The Shoes From Yang San Valley (available only on Amazon used, and quite expensive or, for the clever buyer, much more cheaply on Alibris) is suitable for children or adults. It is written by the criminally forgotten author Kim Yong-ik, who you can read more about here. It is a novella, really, and like our previous review (Evening Glow) it focuses on the son of a butcher (again, about as low as you can get in Korean society) who is named Sang Do.
In this case the Sang Do lives next door to a traditional shoemaker, particularly a maker of wedding shoes. Sang Do’s family provides the shoemaker with leather for his shoes, and Sang Do is in love with the shoemaker’s daughter, Soo. As the economy changes, and old-fashioned shoes fall out of favor, the shoemaker becomes poorer and poorer. His daughter, Soo, is forced to go to work as a housegirl. Sang Do, commissions the shoemaker to create shoes for Soo, but the shoemaker is too poor to purchase the silk necessary to create them. Sang Do also provides this. In a fit of drunken bitterness, the shoemaker says some horrible things about the butcher and his family, and Sang Do overhears it.
At that point, the war intervenes, and Sang Do barely escapes to Busan, unfortunately leaving his parents behind. In Busan as a beggar, Sang Do comes across the old shoemaker, selling his shoes from a crate in an open market. Sang Do is too bitter to talk to the old man, but finds himself compelled to revisit his stall.
Coincidentally, Sang Do locates Soo, still working as a housegirl in Busan, but is too embarrassed to identify himself to her.
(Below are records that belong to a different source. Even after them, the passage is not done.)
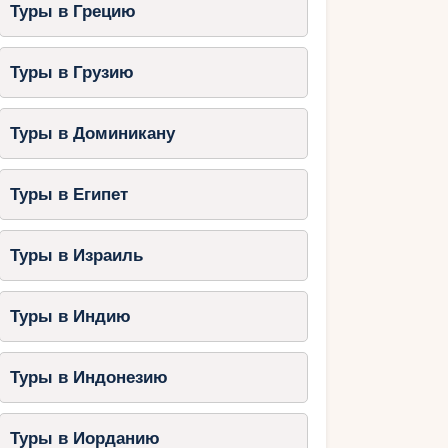
Туры в Грецию
Туры в Грузию
Туры в Доминикану
Туры в Египет
Туры в Израиль
Туры в Индию
Туры в Индонезию
Туры в Иорданию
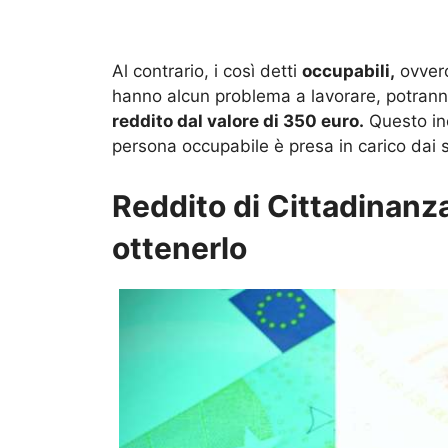
Al contrario, i così detti
occupabili,
ovvero
hanno alcun problema a lavorare, potranno
reddito dal valore di 350 euro.
Questo inc
persona occupabile è presa in carico dai se
Reddito di Cittadinanza,
ottenerlo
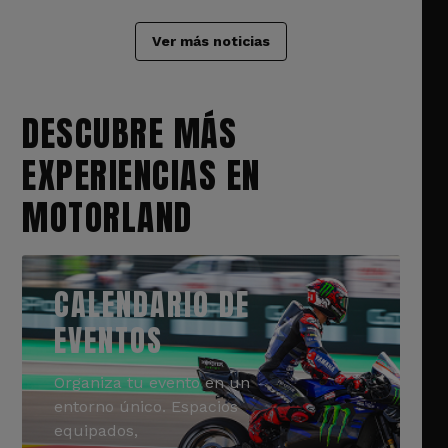
Ver más noticias
DESCUBRE MÁS
EXPERIENCIAS EN
MOTORLAND
CALENDARIO DE
EVENTOS
Organiza tu evento en un
entorno único. Espacios
equipados,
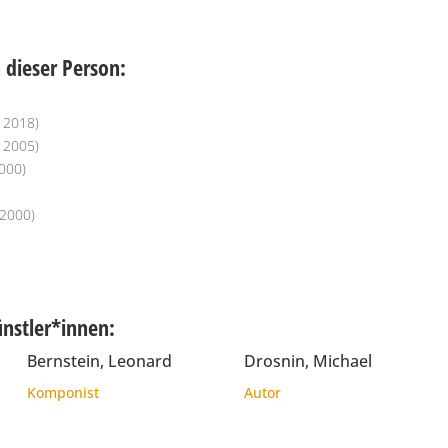
dieser Person:
, 2018)
, 2005)
2000)
 2000)
ünstler*innen:
Bernstein, Leonard
Drosnin, Michael
Komponist
Autor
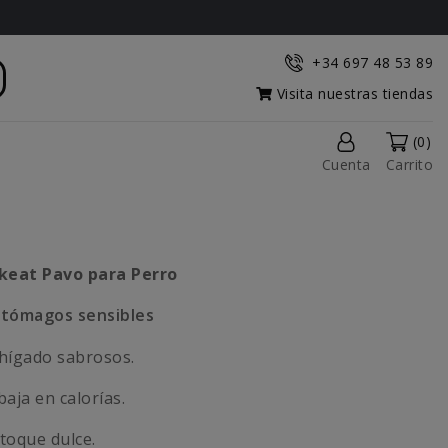
+34 697 48 53 89
Visita nuestras tiendas
(0)
Cuenta
Carrito
keat Pavo para Perro
stómagos sensibles
hígado sabrosos.
baja en calorías.
 toque dulce.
Finally, Sang Do stops visiting the shoeseller. When the snow comes, he visits one more time, seeing only one pair of shoes left, and the shoesellers wife manning the crate. Sang Do steps in to buy the pair of shoes and he and the shoeseller’s wife talk to each other, with the wife revealing that the last pair of shoes was FOR Sang Do and the shoe-seller kept coming out every day, hoping that either Sang Do or Soo would come by and recognize them.
This sends Sang Do into a frenzy of activity that…. Well.. it would be a spoiler, but lets just say that this story does not end the way most of these Korean love stories end.
Kim actually wrote in English, so there is no translator here.
This is a great story, easy to read, full of history, and charming. Someone in charge of something should take a look back at the work that Kim Yong Ik did, because it is amazing, as is his personal story.
------------------------- purely subjective things
HOW MANY BUCKWHEAT BLOSSOMS? None. Kim Yong Ik lived in the United States for a time and understood it well. Thus, when he wrote, he made his cultural points quite clear and it takes no special knowledge of history to enjoy his stories.
IT MUST BE DUSTY IN HERE, BECAUSE…. Something got in my eye and I’m misting up just a bit.^^
NOT SO VERY STORYENTALIZED – well, the story isn’t, but the illustrations by Park Minja are a bit on the childish/oriental side.